During World War II, Crestline contributed to the war effort at a very local level. At that time railroads moved millions of troops across the United States. Trains had a stop more frequently than today, and at many of the depots, groups of volunteers ran canteens to feed passing troops. The one at Crestline was founded by Marie Moran, whose workers came mainly from church groups. All the food and coffee were donated. The Crestline canteen started on August 24, 1942. Trains passing through the village stopped for a minimum of ten minutes to allow for the changing of crews and locomotives. To get to the troop trains, volunteers had to cross two of the Pennsylvania Railroad’s main tracks. One day a couple of younger volunteers not paying attention were nearly run over by a train, an incident that prompted the PRR to ban the canteen from its yard.
Undaunted, Moran set up a new canteen on private property along the tracks on Washington Street. The ladies running the canteen anticipated feeding about 200 men a day, a wildly lowball figure. The station daily received between 2,000 to 2,500 troops daily with peaks of 5,000. The Crestline canteen also offered servicemen a free taxi service. The PRR realized it’d made a mistake denying the volunteers access to it grounds, so in April 1943 it built a larger white hut on South Crestline Street that was funded with pennies donated by the town’s children.
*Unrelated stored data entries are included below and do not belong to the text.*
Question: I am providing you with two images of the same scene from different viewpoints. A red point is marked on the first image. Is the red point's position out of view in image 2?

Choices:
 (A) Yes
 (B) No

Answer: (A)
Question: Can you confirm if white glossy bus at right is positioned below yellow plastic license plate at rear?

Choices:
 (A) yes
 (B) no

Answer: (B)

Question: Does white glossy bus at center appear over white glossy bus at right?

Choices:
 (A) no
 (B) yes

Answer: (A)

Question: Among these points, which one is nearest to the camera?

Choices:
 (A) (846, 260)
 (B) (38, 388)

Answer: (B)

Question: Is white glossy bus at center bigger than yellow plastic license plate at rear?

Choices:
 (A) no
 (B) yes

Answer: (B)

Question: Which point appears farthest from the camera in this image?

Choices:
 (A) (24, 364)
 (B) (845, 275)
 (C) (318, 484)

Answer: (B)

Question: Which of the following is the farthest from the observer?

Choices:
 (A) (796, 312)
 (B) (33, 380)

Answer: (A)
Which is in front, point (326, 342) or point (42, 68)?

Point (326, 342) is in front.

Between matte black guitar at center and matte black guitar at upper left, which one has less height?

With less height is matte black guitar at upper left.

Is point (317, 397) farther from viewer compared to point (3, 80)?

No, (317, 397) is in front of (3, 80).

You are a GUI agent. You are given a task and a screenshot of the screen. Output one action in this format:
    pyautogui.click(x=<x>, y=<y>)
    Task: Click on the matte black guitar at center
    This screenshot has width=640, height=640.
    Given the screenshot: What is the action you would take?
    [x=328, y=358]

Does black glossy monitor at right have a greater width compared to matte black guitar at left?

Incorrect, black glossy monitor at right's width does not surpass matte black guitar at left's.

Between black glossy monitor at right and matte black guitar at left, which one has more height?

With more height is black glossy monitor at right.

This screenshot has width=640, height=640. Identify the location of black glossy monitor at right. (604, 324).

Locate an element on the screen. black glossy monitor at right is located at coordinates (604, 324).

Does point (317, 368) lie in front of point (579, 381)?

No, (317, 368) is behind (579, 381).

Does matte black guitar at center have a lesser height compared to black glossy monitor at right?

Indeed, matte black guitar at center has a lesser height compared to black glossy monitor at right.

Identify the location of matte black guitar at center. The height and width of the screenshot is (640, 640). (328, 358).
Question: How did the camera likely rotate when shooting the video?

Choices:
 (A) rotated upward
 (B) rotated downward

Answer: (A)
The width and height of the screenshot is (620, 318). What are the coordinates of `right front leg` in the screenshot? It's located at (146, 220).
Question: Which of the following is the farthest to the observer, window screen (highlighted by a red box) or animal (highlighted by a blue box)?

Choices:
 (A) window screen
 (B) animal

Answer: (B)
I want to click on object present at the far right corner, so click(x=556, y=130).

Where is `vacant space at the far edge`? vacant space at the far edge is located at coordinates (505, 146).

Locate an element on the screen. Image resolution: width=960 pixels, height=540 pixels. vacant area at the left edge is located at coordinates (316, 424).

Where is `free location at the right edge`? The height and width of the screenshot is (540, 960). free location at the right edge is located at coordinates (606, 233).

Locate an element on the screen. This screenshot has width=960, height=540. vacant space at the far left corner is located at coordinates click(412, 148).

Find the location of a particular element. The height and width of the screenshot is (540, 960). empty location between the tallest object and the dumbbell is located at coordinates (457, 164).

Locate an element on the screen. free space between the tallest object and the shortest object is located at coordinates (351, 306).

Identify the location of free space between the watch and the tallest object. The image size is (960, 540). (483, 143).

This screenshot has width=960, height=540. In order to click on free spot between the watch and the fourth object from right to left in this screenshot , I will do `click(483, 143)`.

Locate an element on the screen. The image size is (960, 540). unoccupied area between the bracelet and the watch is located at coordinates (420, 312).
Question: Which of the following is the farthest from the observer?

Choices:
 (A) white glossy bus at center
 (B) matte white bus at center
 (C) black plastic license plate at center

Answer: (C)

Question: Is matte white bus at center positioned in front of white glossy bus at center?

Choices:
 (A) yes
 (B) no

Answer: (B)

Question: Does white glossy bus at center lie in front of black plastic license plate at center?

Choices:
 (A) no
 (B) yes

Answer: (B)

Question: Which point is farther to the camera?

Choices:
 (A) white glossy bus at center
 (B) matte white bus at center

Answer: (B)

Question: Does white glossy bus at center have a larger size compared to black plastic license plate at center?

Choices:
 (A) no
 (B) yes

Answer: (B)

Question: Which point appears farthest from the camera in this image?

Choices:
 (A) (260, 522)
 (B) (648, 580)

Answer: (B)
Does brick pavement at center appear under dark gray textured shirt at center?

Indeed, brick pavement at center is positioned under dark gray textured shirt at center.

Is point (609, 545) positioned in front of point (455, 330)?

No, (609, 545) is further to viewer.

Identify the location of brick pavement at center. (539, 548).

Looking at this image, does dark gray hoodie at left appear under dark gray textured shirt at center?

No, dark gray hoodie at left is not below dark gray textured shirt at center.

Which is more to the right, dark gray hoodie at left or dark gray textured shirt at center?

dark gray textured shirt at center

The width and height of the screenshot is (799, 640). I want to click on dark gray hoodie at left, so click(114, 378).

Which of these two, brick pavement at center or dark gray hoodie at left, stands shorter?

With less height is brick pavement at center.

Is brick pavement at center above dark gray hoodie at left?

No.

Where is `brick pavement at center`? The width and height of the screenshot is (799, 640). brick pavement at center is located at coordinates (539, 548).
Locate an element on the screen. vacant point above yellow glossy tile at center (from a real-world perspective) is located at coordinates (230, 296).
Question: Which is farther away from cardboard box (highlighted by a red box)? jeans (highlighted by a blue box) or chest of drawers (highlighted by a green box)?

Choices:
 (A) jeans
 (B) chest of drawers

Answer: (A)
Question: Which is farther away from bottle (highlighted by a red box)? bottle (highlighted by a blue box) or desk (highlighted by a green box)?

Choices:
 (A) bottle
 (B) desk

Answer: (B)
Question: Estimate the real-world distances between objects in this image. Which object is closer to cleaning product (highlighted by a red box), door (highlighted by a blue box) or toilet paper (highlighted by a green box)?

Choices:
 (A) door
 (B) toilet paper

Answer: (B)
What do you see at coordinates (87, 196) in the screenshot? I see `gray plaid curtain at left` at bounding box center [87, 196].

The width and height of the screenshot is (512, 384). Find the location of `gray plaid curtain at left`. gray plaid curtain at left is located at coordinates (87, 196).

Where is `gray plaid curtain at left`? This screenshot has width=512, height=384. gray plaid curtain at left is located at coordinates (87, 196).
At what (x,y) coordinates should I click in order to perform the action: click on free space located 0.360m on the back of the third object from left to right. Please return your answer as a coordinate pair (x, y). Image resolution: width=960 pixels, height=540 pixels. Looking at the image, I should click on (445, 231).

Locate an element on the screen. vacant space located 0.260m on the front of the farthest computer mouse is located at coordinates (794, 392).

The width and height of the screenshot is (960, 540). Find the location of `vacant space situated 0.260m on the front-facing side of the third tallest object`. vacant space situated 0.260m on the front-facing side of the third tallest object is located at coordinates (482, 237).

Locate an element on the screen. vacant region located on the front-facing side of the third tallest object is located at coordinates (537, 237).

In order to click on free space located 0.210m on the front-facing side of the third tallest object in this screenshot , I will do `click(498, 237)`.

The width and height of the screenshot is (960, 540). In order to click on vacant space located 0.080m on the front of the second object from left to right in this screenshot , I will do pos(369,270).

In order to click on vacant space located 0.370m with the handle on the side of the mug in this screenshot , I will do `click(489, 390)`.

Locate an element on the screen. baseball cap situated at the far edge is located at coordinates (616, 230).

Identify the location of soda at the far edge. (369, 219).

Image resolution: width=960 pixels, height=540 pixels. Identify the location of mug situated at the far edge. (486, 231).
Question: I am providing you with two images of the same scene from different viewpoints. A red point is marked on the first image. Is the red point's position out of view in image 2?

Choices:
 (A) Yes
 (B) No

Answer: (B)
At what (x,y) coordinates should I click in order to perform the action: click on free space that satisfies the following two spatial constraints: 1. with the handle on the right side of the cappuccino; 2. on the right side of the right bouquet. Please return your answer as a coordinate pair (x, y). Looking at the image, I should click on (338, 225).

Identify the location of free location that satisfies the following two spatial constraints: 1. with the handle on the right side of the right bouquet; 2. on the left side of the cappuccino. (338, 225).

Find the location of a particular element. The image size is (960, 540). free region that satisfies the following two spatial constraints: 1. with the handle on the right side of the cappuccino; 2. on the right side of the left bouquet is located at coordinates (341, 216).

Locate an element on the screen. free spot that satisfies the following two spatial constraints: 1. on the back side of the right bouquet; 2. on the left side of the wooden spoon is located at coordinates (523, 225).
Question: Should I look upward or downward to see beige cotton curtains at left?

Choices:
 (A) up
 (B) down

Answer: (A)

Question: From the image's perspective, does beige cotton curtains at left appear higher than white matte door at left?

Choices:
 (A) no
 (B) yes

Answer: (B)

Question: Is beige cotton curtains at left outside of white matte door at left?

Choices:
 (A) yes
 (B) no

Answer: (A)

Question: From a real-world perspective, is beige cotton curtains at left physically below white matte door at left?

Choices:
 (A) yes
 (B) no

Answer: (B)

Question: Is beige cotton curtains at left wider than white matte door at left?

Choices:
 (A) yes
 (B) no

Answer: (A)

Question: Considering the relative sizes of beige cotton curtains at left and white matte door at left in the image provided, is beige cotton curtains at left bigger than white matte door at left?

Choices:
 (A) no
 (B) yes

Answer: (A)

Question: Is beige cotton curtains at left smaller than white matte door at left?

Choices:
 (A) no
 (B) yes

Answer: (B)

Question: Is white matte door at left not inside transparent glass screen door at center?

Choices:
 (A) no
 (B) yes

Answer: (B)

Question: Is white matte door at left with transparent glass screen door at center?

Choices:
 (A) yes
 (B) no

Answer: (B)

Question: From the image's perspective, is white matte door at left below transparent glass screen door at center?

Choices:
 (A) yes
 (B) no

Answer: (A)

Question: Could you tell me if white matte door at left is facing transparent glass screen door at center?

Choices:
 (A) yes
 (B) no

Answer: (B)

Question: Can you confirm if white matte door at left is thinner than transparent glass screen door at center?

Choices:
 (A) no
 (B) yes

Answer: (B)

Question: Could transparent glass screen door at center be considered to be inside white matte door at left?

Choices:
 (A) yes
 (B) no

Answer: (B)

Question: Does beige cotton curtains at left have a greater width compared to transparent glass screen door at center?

The canteen meant a great deal to the young men being transported to war. Eighteen years after passing through in 1943, Gerald Green wrote to two volunteers of the canteen a letter of appreciation. He recalled being fed chocolate cake and claimed it was the best he’d ever had. Arriving in Crestline on a miserable March day (is there any other kind in Ohio?), he was being transported from Camp Upton, New York, to California. Like many of his fellow draftees, he felt lonely and down. Then came a pair of children—a boy of about ten and a girl of about thirteen who were likely brother and sister—carrying baskets filled with goodies: sandwiches, cakes, and fruit among them. This small act of kindness immediately improved the morale of all the servicemen on board the train.🕜
The museum is certainly full of surprises. It has, for example, a walking stick that belonged to John Chapman, better known as Johnny Appleseed. The information sign says, “his purpose was to provide apple trees for the pioneers to have nourishment.” This is not entirely true. Born in Massachusetts on September 26, 1774, Chapman got his seeds from a nursery he started along the Allegheny River. But his work selling apple seeds to pioneers, who could use them to plant that apple orchards that qualified as one of the improvements needed to keep their government-discounted land, was just a means to an end. Chapman’s land acquisitions and sales of apple seeds (which he gave to those who couldn’t afford them) were merely a way for him to fund his missionary work. He preached the dogma of Emanuel Swedenborg, a Swedish theologian now forgotten by all those except for experts on obscure Swedish theologians.